Tiny Apricots with a Ton of Flavor

Dried Hunza Apricots

They may look like desert pebbles, but these are apricots. From India.

To our eyes, too used to the dried apricots of the disc-shaped, bright-orange variety, these don't really look like apricots. The cherry-sized fruits are intensely wrinkled, their color that of aged ivory. To the gentle pressure of your fingers, these dry, beige orbs succumb only subtly. Since these apricots are packed in air-tight bags, there's no aroma to judge them by. The initial inclination, especially after noticing that a bag of 7 ounces carries a relatively hefty price tag of $8, is to place the bag right back to the shelf. Don't.

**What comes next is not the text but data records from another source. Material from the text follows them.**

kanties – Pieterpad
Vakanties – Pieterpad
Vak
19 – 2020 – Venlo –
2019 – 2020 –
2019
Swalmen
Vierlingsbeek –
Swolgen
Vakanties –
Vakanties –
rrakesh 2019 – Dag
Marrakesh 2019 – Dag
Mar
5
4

The reason my husband and I picked up a bag of dried Indian apricots at Patel Brothers' on Devon was a book titled "My Bombay Kitchen." (Incidentally, this excellent Parsi cookbook by Niloufer Ichaporia King, just won this year's James Beard award.) As she explains Parsi's long love affair with meats cooked with fruits, Ichaporia King isn't stingy with her words about the wonders of small apricots grown in Hunza valley of Pakistan. Stewed with meats or served as a dessert with clotted cream, these apricots are second to none, she insists, and her enthusiasm just rubbed off on us.

Standing in front of a shelf stacked high with dried dates, raw almonds and dried apricots, we weren't sure if they were the prized Hunza kind. (We still aren't sure now.) In the end, we might have picked them up because they looked different enough--even exotic. Though I like to pretend that the amazing array of ethnic groceries is just a part of my everyday life in Chicago, shopping at many ethnic groceries is still an excursion into the unfamiliar--the exotic. At any rate, we picked up the apricots, and it was a grand thing that we did.

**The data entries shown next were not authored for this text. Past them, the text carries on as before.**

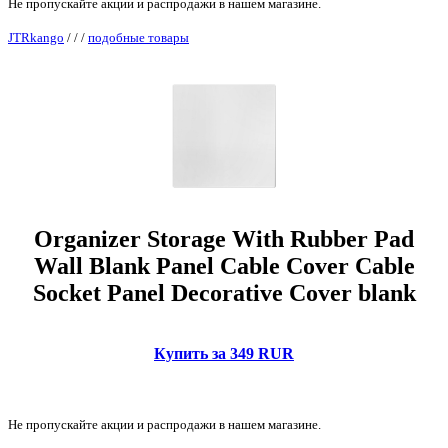
Не пропускайте акции и распродажи в нашем магазине.
JTRkango
/
/
/
подобные товары
Organizer Storage With Rubber Pad
Wall Blank Panel Cable Cover Cable
Socket Panel Decorative Cover blank
Купить за 349 RUR
Не пропускайте акции и распродажи в нашем магазине.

When you tear open the plastic bag, the aroma of the apricots immediately tickles your nostrils. Again, just as their looks doesn't suggest fruit, their aroma isn't overtly fruity. It's somewhere between a tropical flower stand and an apothecary's shop. There is some sweet, fruity undertone suggesting their true identity, but it's fleeting.

Hunza Apricots

Ichaporia King instructs that these hard-dried apricots need to be soaked and cooked before eating. (They aren't for casual "snacking out of the bag.") When soaked and poached in sugary water, the shriveled fruit plumps up into full-figured beauty, round with two distinctive cheeks. The transformation seems almost impossible. (This is partly because the apricots aren't pitted like the more common, bright orange ones.) The color deepens to a brownish green with a faintest hint of orange. The texture becomes delicate, melt-in-your-mouth creamy. As for flavor--the perfect balance of sweetness and tartness, spiked with floral flagrance--is heavenly.

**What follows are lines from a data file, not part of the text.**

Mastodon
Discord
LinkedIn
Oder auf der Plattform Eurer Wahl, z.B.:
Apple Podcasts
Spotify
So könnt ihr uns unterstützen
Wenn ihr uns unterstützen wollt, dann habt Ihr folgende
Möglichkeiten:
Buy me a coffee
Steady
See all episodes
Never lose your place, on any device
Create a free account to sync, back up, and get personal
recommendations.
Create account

In a stew with complex mix of aromatics like cinnamon and red chili, Indian apricots provide a wonderful counterpoint to the savory meat. Poached and dressed simply with whipped cream--in lieu of clotted cream--or vanilla ice cream, Indian apricots are an easy but supremely satisfying dessert. And because they regain their voluptuous shape when rehydrated, they just look great, in soup bowls or dessert glasses.

Look for these dried apricots in Indian or South Asian grocers.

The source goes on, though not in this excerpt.